Firing of Teacher Battling Cancer Prompts an Outcry in China

Aug 23, 2016 · 12 comments
A Canadian (Ontario)
A most heart-breaking event. The heartless officials of the university in question ought to be subjected to an investigation and forced to pay compensation to the family. The Chinese government, moreover, should get serious about educating employers about their obligations to employees and to society.

Pity the parents... they just lost their beloved child (this report did not indicate whether or not Ms. Liu was an only child), a person whose suffering was compounded by the callousness of her employers.
Jim (Austin)
Give the Republicans complete control of every branch of government and we citizens will experience the same!
Eleanor (Augusta, Maine)
Republican health care.
Joshua Schwartz (Ramat-Gan)
The English internet site of Lanzhou states: Over the past 57 years Lanzhou Jiatong University has made great achievements in teaching, scientific research, management and personnel training.
http://www.lzjtu.edu.cn/english/english.htm

It would seem that they have a way to go in their relationship to their faculty. I would hope, although I am not optimistic, that the Chinese higher education system provides some type of health benefits for their faculty, and if not they should.

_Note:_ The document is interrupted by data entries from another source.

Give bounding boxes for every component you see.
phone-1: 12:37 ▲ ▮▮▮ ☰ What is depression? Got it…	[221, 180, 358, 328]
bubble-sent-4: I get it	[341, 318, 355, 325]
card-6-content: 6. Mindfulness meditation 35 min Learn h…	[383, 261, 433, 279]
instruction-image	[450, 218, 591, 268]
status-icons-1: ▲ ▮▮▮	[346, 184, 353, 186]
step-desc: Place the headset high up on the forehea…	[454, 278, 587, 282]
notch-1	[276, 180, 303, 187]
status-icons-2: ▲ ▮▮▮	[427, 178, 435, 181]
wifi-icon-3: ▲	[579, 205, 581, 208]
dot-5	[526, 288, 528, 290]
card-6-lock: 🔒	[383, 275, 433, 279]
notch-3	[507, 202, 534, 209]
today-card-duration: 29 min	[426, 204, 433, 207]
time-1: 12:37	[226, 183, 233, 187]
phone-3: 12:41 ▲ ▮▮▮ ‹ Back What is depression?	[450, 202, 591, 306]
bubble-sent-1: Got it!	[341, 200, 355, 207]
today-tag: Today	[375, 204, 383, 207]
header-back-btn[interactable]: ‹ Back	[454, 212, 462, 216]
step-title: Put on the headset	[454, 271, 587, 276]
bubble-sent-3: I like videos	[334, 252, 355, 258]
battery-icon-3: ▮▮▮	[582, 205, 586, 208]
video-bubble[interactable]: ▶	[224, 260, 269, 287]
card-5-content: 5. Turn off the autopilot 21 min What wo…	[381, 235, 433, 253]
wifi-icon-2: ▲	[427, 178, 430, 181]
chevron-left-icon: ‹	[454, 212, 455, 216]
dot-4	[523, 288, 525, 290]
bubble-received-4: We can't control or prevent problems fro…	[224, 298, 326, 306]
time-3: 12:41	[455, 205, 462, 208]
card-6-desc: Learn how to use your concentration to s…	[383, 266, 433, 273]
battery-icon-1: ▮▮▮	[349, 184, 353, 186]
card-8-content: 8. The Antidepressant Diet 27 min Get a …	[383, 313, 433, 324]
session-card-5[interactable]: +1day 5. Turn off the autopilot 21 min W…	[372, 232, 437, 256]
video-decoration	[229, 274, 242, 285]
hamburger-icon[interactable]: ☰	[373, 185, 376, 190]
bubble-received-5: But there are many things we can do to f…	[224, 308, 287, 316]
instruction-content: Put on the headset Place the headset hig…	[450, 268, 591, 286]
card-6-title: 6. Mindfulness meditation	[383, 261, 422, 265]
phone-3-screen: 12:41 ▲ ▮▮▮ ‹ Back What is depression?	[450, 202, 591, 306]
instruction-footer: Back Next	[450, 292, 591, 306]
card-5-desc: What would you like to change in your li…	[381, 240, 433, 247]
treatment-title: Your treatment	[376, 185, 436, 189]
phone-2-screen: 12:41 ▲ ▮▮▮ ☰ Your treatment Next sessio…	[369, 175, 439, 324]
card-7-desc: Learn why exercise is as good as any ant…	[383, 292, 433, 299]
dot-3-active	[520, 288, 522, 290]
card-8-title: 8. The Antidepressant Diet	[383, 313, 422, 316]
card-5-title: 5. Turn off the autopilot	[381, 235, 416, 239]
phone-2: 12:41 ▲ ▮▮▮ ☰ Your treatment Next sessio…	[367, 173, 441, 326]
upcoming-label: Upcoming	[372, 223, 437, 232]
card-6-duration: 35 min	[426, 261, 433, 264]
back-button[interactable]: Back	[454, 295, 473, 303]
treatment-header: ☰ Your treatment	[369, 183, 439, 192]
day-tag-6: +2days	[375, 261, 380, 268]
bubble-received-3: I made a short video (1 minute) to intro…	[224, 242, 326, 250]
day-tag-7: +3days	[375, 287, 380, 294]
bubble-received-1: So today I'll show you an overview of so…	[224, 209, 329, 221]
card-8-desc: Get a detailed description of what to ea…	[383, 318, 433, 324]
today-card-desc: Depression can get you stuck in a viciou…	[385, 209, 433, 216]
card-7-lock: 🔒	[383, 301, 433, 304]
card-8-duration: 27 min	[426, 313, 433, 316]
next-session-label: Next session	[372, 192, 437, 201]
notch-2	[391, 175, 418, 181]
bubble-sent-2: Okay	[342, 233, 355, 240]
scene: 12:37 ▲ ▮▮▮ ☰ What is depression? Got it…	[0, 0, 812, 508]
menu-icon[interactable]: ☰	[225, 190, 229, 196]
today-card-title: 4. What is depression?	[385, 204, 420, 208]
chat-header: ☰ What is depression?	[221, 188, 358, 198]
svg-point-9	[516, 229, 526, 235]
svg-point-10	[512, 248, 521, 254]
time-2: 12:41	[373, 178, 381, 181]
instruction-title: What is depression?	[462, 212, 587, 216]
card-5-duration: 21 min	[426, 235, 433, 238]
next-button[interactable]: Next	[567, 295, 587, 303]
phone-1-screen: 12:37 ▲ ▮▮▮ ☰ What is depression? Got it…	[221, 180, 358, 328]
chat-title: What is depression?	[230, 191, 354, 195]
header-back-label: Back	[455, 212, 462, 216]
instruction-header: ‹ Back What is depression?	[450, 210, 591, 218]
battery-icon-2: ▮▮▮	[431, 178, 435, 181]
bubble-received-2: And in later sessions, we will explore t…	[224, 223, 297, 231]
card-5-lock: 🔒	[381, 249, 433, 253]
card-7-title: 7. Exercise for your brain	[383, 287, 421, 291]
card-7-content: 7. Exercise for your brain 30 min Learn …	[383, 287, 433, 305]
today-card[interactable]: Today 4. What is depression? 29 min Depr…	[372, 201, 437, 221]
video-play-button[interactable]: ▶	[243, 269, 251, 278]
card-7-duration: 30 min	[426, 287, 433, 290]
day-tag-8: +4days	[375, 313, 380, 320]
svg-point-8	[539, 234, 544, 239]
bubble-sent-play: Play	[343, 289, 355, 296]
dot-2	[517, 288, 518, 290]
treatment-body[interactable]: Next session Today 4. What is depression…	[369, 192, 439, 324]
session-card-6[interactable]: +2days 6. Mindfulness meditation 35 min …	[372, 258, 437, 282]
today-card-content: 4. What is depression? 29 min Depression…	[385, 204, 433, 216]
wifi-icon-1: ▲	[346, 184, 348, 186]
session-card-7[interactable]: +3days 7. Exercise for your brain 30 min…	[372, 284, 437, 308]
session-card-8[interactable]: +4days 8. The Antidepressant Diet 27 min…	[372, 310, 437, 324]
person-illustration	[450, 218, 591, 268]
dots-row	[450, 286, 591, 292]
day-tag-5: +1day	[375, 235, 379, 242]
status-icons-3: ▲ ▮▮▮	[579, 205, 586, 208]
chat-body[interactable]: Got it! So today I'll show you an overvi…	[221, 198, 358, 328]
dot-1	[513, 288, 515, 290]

Ms. Liu was an English teacher, providing the 30,000 or so students at this university with the springboard to success in the world. She deserved better from her university and employer.
Zenithnadir (Shanghai)
Bittersweet. On one hand, the legal system worked and is improving; a dying woman sued her employer, a powerful University, and won. But on the other hand, she died, the apologies came too late and an old school mentality that lagged the law prevailed. I am certain that thousands of similarly heartbreaking stories exist, with most never getting resolution nor gaining widespread attention.

I remind myself that most people in China didn't have a refrigerator until the mid 80s and that the current legal system started not much earlier. Tremendous progress has been made. But is it fast enough and thorough enough? Life in China is a strange juxtaposition of extreme wealth and luxury and those grasping for justice on society's edge.
Don (Shasta Lake , Calif .)
I read articles daily in the NYT about children in Syria and other countries being killed by bombs . But this story struck an emotional chord for me more profound than what I have felt for those poor children .
doug (sf)
Why? What about the death of a teacher from cancer is more profound than the murder of children by their own government? The behavior of her employer is immoral and scandalous and its hard to compare tragedy, but it seems like we ought to be bothered more by the murder of innocents by their own government than by the death of someone to cancer who was badly mistreated by their employer.
Observer (Canada)
No need to beat up Don. It is actually understandable. Those of us fortunate enough to avoid civil war might identify more with a cancer patient being bankrupted by medical expenses and losing one's job, rather than being maimed by exploding bombs and bullets. The atrocities of a war zone is too scary and too remote for deep emotional response, unless one has been a first-respond-er or a war veteran.
Machinist (Teeside England UK)
Firing of Teacher Battling Cancer:
This is typical of why i don't support communism & never have. China is now a very rich country and spends zillions on the Military & Science, it's about time they looked after their people more. It's as if they don't care because they have all the people they need. Russia is not far behind either under Putin.
doug (sf)
Well, I'm no fan of communism but the PRC isn't really a communist state today and Russia is not either. And let's not throw stones in our own glass house -- their are millions of Americans without healthcare and Americans die every day from inadequate health treatment and are abandoned by their government. There are also many stories (though perhaps they are the exception) of sick Americans denied care by insurers in the service of the insurance industry's bottom line.
Dave (Perth)
As a lawyer, I can tell you unfair and inhumane things like this happen in the west all the time.

I can give you a personal example. My grandmother, suffering serious dementia, died a lonely death in an NHS hospital in your country because of a refusal by my country's government (Australia) to allow her a visa to be reunited with her family in Australia - and before you ask, at the time my family didnt have the funds to send my mother back to the UK to look after her on a full time basis). As a law student at the time I fought an endless round of successful appeals against that decision until it came down to the minister's (unreviewable) decision - and he said "no". My mother had to fly to the UK and essentially abandon her mother - with whom she was very close, but who by then often didnt know who my mother was - to the NHS.

Since then I have seen many worse situations.

The problem isnt communism - the problem is the human spirit, or lack thereof.
scientist (boynton beach, fl)
Cancer is a horrible disease, there's a worldwide epidemic of it, and its getting worse -- much worse.
Google worldwide cancer epidemic.
Its long past time for mankind to declare an all out world war against Cancer -- that's the level of effort its going to take to defeat it.
We need to start by putting real money behind the war on Cancer here in the US.